Titular Maharajah of Travancore And Head of Travancore royal family
- Reign: 1991–2013
- Coronation: 1991
- Predecessor: Chithira Thirunal Balarama Varma
- Successor: Moolam Thirunal Rama Varma (titular)

Last Crown Prince Of Travancore
- Reign: 1924-1949
- Predecessor: Chithira Thirunal Balarama Varma
- Successor: Position Abolished Moolam Thirunal Rama Varma (titular)
- Born: 22 March 1922 Thiruvananthapuram, Kingdom of Travancore, British Raj (present-day Thiruvananthapuram, Kerala, India)
- Died: 16 December 2013 (aged 91) Thiruvananthapuram, Kerala, India
- Spouse: Ammachi Panapillai Amma Srimathi Radhadevi Pandalai of Kayamkulam
- Issue: Ananthapadmanabhan Thampi and Parvati Devi Thankachi

Names
- Sree Padmanabhadasa Sree Uthradom Thirunal Marthanda Varma Maharajah of Travancore (Titular)
- House: Venad Swaroopam
- Dynasty: Travancore royal family
- Father: Ravi Varma Kochu Koil Thampuran
- Mother: Queen Mother Moolam Thirunal Sethu Parvathi Bayi
- Religion: Hinduism

= Uthradom Thirunal Marthanda Varma =

Maharaja of Travancore (1922–2013)

Sree Padmanabhadasa Sree Uthradom Thirunal Marthanda Varma (22 March 1922 – 16 December 2013) was the titular Maharaja of Travancore. He was the younger brother of the last ruling monarch of the Kingdom of Travancore, Maharajah Chithira Thirunal Balarama Varma.

Named Heir Apparent from birth, as per the Travancore matrilineal law of succession, Sree Uthradom Thirunal joined the firm of Plymouth and Company at Bangalore in 1952, working there as a clerk and truck driver briefly to study the functioning of industries at a basic level. He was the Chief Scout of the regional Boy Scout troop, and is also a patron of local hospitals and charities.

He married Ammachi Panapillai Amma Shrimati Radhadevi Pandalai, the daughter of Lt. Col.

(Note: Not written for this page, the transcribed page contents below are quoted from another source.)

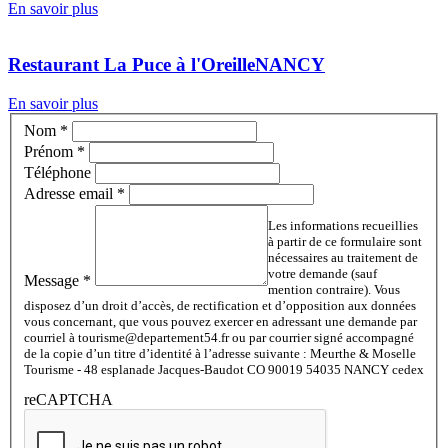
En savoir plus
Restaurant La Puce à l'Oreille
NANCY
En savoir plus
Nom
*
Prénom
*
Téléphone
Adresse email
*
Les informations recueillies
à partir de ce formulaire sont
nécessaires au traitement de
votre demande (sauf
Message
*
mention contraire). Vous
disposez d’un droit d’accès, de rectification et d’opposition aux données
vous concernant, que vous pouvez exercer en adressant une demande par
courriel à tourisme@departement54.fr ou par courrier signé accompagné
de la copie d’un titre d’identité à l’adresse suivante : Meurthe & Moselle
Tourisme - 48 esplanade Jacques-Baudot CO 90019 54035 NANCY cedex
reCAPTCHA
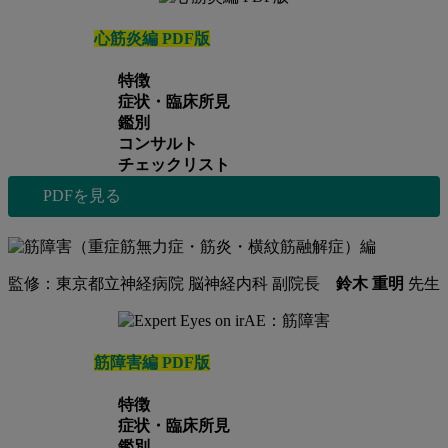
心筋炎編 PDF版
特徴
症状・臨床所見
鑑別
コンサルト
チェックリスト
PDFを見る
監修：東京都立神経病院 脳神経内科 副院長
鈴木 重明
先生
筋障害編 PDF版
特徴
症状・臨床所見
鑑別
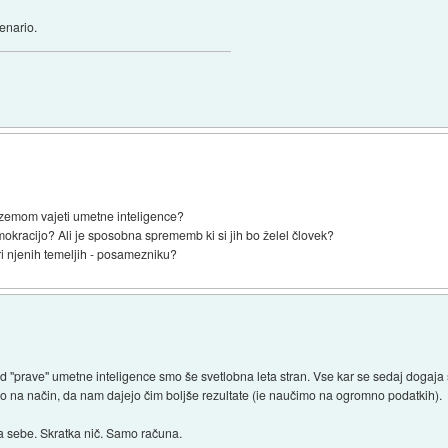
cenario.
zemom vajeti umetne inteligence?
okracijo? Ali je sposobna sprememb ki si jih bo želel človek?
pri njenih temeljih - posamezniku?
prave" umetne inteligence smo še svetlobna leta stran. Vse kar se sedaj dogaja 
o na način, da nam dajejo čim boljše rezultate (ie naučimo na ogromno podatkih).
a sebe. Skratka nič. Samo računa.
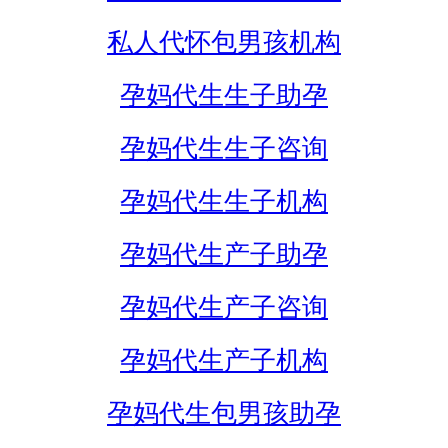
私人代怀包男孩机构
孕妈代生生子助孕
孕妈代生生子咨询
孕妈代生生子机构
孕妈代生产子助孕
孕妈代生产子咨询
孕妈代生产子机构
孕妈代生包男孩助孕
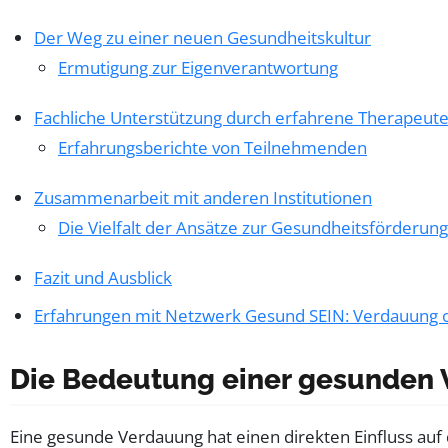
Der Weg zu einer neuen Gesundheitskultur
Ermutigung zur Eigenverantwortung
Fachliche Unterstützung durch erfahrene Therapeut
Erfahrungsberichte von Teilnehmenden
Zusammenarbeit mit anderen Institutionen
Die Vielfalt der Ansätze zur Gesundheitsförderung
Fazit und Ausblick
Erfahrungen mit Netzwerk Gesund SEIN: Verdauung opt
Die Bedeutung einer gesunden
Eine gesunde Verdauung hat einen direkten Einfluss auf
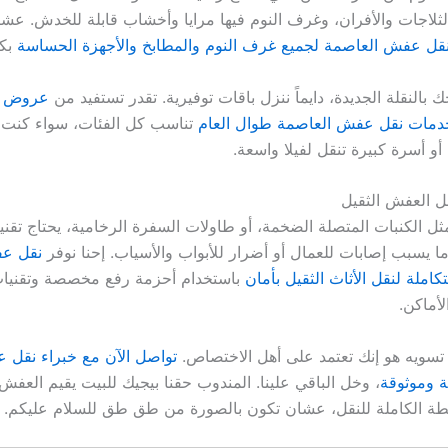
لاجات والأفران، وغرف النوم فيها مرايا وأخشاب قابلة للخدش. عشان
قل عفش العاصمة لجميع غرف النوم والمطابخ والأجهزة الحساسة
بكل
حك بالنقلة الجديدة، دايماً ننزل باقات توفيرية. تقدر تستفيد من
عروض 
مات نقل عفش العاصمة طوال العام
تناسب كل الفئات، سواء كنت
، أو أسرة كبيرة تنقل لفيلا واسعة.
ل العفش الثقيل
مثل الكنبات المتصلة الضخمة، أو طاولات السفرة الرخامية، يحتاج تقني
ا يسبب إصابات للعمال أو أضرار للأبواب والأسياب. إحنا نوفر
نقل عف
املة لنقل الأثاث الثقيل بأمان
باستخدام أحزمة رفع مخصصة وتقنيات
أماكن.
تسويه هو إنك تعتمد على أهل الاختصاص.
تواصل الآن مع خبراء نقل 
ة وموثوقة
، وخل الباقي علينا. المندوب حقنا بيجيك للبيت يقيم العف
طة الكاملة للنقل، عشان تكون بالصورة من طق طق للسلام عليكم.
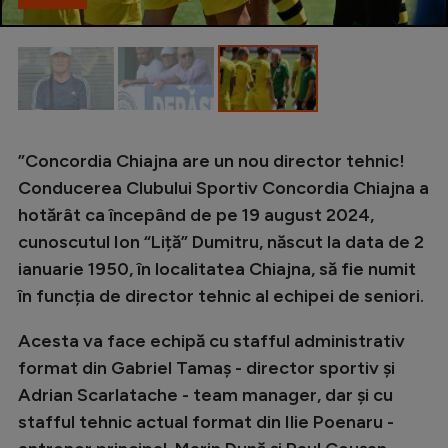
Intră în cont
Creează cont
”Concordia Chiajna are un nou director tehnic!
Conducerea Clubului Sportiv Concordia Chiajna a
hotărât ca începând de pe 19 august 2024,
cunoscutul Ion “Liță” Dumitru, născut la data de 2
ianuarie 1950, în localitatea Chiajna, să fie numit
în funcția de director tehnic al echipei de seniori.
Acesta va face echipă cu stafful administrativ
format din Gabriel Tamaș - director sportiv și
Adrian Scarlatache - team manager, dar și cu
stafful tehnic actual format din Ilie Poenaru -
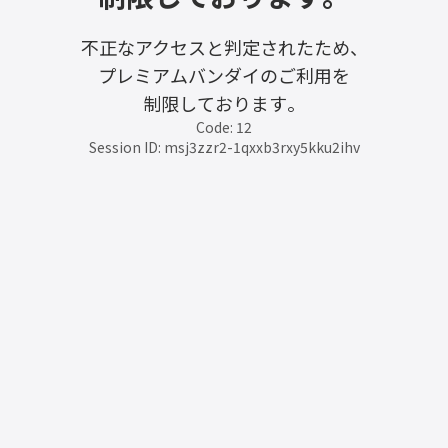
不正なアクセスと判定されたため、
プレミアムバンダイのご利用を
制限しております。
Code: 12
Session ID: msj3zzr2-1qxxb3rxy5kku2ihv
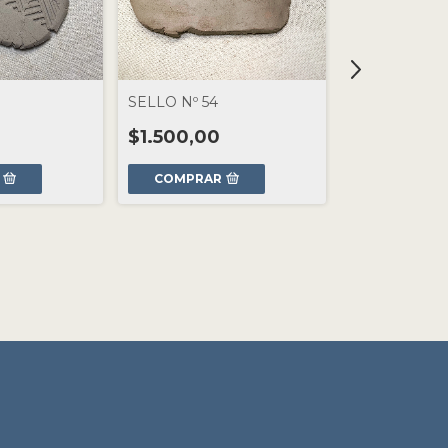
SELLO Nº 54
SELLO Nº 53
$1.500,00
$1.500,00
COMPRAR
COMPRAR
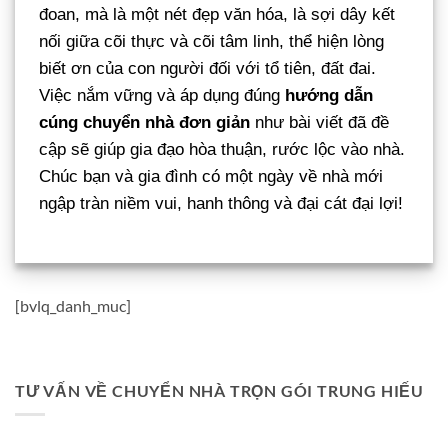
đoan, mà là một nét đẹp văn hóa, là sợi dây kết
nối giữa cõi thực và cõi tâm linh, thể hiện lòng
biết ơn của con người đối với tổ tiên, đất đai.
Việc nắm vững và áp dụng đúng
hướng dẫn
cúng chuyển nhà đơn giản
như bài viết đã đề
cập sẽ giúp gia đạo hòa thuận, rước lộc vào nhà.
Chúc bạn và gia đình có một ngày về nhà mới
ngập tràn niềm vui, hanh thông và đại cát đại lợi!
[bvlq_danh_muc]
TƯ VẤN VỀ CHUYỂN NHÀ TRỌN GÓI TRUNG HIẾU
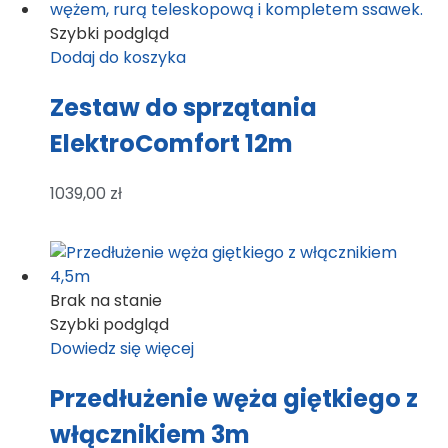
Szybki podgląd
Dodaj do koszyka
Zestaw do sprzątania
ElektroComfort 12m
1039,00
zł
Brak na stanie
Szybki podgląd
Dowiedz się więcej
Przedłużenie węża giętkiego z
włącznikiem 3m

Krishnan Gopinathan Pandalai, a medical doctor, military veteran, and superintendent of the Government General Hospital, Madras, from 1921 to 1935. The couple had a son, Ananthapadmanabhan Thampi and a daughter, Parvathidevi Kochamma. Sree Uthradom Thirunal resided at Pattom Palace, Thiruvananthapuram until his death in 2013.

==Early life==

Sree Uthradom Thirunal was the youngest son of H.H queen mother Sethu Parvathi Bayi of Travancore by her consort, Ravi Varma Kochu Koyi Thampuran of Kilimanoor Royal House, a Sanskrit scholar and the great-nephew of the celebrated painter, Raja Ravi Varma. He was born on 22 March 1922 in Travancore. His siblings were Chithira Thirunal Balarama Varma and Karthika Thirunal Lakshmi Bayi. His mother, Sethu Parvathi Bayi, was distantly related, by birth, to the Travancore Royal Family in the direct female line. In 1900, following the absence of heirs in the Travancore Royal Family, she had been adopted by her maternal great-aunt, Maharani Lakshmi Bayi. According to the matrilineal traditions of the Travancore Royal Family, Sree Uthradom Thirunal, at the time of his birth, was proclaimed the Heir Apparent of Travancore with the title of : Sree Padmanabhadasa Maharajkumar Sree Marthanda Varma, Elaya Rajah (Crown Prince) of Travancore.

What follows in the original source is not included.